→ Task goal
All entries given below are to be returned word for word.
--*--
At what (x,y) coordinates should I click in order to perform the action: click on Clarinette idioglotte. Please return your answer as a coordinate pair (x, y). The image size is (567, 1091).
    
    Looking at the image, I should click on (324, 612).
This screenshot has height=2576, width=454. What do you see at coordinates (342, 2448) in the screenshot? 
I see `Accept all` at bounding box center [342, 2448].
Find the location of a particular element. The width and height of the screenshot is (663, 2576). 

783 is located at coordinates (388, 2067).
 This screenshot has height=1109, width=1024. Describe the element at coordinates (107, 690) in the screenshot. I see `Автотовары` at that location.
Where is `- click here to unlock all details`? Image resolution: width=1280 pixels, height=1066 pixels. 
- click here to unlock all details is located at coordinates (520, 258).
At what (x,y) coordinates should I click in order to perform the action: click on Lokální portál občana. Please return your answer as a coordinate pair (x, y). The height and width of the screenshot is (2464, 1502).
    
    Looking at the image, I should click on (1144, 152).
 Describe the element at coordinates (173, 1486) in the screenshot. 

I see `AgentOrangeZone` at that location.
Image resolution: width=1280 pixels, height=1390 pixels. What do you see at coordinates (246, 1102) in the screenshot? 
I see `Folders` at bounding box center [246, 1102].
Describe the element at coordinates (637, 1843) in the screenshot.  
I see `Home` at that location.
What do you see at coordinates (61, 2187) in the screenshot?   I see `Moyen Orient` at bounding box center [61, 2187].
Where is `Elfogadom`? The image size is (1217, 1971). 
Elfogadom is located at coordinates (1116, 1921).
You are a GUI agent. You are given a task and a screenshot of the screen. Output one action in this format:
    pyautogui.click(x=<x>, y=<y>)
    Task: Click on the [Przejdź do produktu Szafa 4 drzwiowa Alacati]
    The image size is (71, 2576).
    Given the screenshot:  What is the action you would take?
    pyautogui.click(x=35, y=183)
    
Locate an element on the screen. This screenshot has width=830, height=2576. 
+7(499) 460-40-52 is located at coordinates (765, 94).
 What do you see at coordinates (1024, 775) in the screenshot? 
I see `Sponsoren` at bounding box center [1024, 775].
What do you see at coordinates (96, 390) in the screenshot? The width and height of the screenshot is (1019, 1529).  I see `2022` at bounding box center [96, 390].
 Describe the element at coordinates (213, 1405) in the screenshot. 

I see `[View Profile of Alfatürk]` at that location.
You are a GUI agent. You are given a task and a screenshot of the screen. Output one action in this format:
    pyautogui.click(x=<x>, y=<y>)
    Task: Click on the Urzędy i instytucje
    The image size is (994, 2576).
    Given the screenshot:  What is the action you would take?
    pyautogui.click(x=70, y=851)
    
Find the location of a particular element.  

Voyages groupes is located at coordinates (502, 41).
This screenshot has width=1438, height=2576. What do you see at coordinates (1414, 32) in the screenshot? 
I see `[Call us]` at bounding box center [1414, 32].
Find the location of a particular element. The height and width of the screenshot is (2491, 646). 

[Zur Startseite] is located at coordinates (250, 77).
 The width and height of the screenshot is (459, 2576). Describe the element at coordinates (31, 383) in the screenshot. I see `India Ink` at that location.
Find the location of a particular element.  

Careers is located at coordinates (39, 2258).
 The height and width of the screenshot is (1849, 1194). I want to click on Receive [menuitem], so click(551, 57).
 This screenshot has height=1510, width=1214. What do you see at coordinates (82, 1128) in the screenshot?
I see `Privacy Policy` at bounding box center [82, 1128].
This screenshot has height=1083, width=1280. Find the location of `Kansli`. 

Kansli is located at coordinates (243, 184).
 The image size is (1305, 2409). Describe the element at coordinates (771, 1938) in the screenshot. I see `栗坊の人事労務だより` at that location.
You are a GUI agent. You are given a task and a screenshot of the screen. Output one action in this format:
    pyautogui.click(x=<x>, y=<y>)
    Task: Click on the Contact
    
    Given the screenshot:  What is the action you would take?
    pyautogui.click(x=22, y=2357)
--*--
→ Reply to the exercise
At what (x,y) coordinates should I click in order to perform the action: click on Clarinette idioglotte. Please return your answer as a coordinate pair (x, y). The image size is (567, 1091).
    
    Looking at the image, I should click on (324, 612).
This screenshot has height=2576, width=454. What do you see at coordinates (342, 2448) in the screenshot? 
I see `Accept all` at bounding box center [342, 2448].
Find the location of a particular element. The width and height of the screenshot is (663, 2576). 

783 is located at coordinates (388, 2067).
 This screenshot has height=1109, width=1024. Describe the element at coordinates (107, 690) in the screenshot. I see `Автотовары` at that location.
Where is `- click here to unlock all details`? Image resolution: width=1280 pixels, height=1066 pixels. 
- click here to unlock all details is located at coordinates (520, 258).
At what (x,y) coordinates should I click in order to perform the action: click on Lokální portál občana. Please return your answer as a coordinate pair (x, y). The height and width of the screenshot is (2464, 1502).
    
    Looking at the image, I should click on (1144, 152).
 Describe the element at coordinates (173, 1486) in the screenshot. 

I see `AgentOrangeZone` at that location.
Image resolution: width=1280 pixels, height=1390 pixels. What do you see at coordinates (246, 1102) in the screenshot? 
I see `Folders` at bounding box center [246, 1102].
Describe the element at coordinates (637, 1843) in the screenshot.  
I see `Home` at that location.
What do you see at coordinates (61, 2187) in the screenshot?   I see `Moyen Orient` at bounding box center [61, 2187].
Where is `Elfogadom`? The image size is (1217, 1971). 
Elfogadom is located at coordinates (1116, 1921).
You are a GUI agent. You are given a task and a screenshot of the screen. Output one action in this format:
    pyautogui.click(x=<x>, y=<y>)
    Task: Click on the [Przejdź do produktu Szafa 4 drzwiowa Alacati]
    The image size is (71, 2576).
    Given the screenshot:  What is the action you would take?
    pyautogui.click(x=35, y=183)
    
Locate an element on the screen. This screenshot has width=830, height=2576. 
+7(499) 460-40-52 is located at coordinates (765, 94).
 What do you see at coordinates (1024, 775) in the screenshot? 
I see `Sponsoren` at bounding box center [1024, 775].
What do you see at coordinates (96, 390) in the screenshot? The width and height of the screenshot is (1019, 1529).  I see `2022` at bounding box center [96, 390].
 Describe the element at coordinates (213, 1405) in the screenshot. 

I see `[View Profile of Alfatürk]` at that location.
You are a GUI agent. You are given a task and a screenshot of the screen. Output one action in this format:
    pyautogui.click(x=<x>, y=<y>)
    Task: Click on the Urzędy i instytucje
    The image size is (994, 2576).
    Given the screenshot:  What is the action you would take?
    pyautogui.click(x=70, y=851)
    
Find the location of a particular element.  

Voyages groupes is located at coordinates (502, 41).
This screenshot has width=1438, height=2576. What do you see at coordinates (1414, 32) in the screenshot? 
I see `[Call us]` at bounding box center [1414, 32].
Find the location of a particular element. The height and width of the screenshot is (2491, 646). 

[Zur Startseite] is located at coordinates (250, 77).
 The width and height of the screenshot is (459, 2576). Describe the element at coordinates (31, 383) in the screenshot. I see `India Ink` at that location.
Find the location of a particular element.  

Careers is located at coordinates (39, 2258).
 The height and width of the screenshot is (1849, 1194). I want to click on Receive [menuitem], so click(551, 57).
 This screenshot has height=1510, width=1214. What do you see at coordinates (82, 1128) in the screenshot?
I see `Privacy Policy` at bounding box center [82, 1128].
This screenshot has height=1083, width=1280. Find the location of `Kansli`. 

Kansli is located at coordinates (243, 184).
 The image size is (1305, 2409). Describe the element at coordinates (771, 1938) in the screenshot. I see `栗坊の人事労務だより` at that location.
You are a GUI agent. You are given a task and a screenshot of the screen. Output one action in this format:
    pyautogui.click(x=<x>, y=<y>)
    Task: Click on the Contact
    
    Given the screenshot:  What is the action you would take?
    pyautogui.click(x=22, y=2357)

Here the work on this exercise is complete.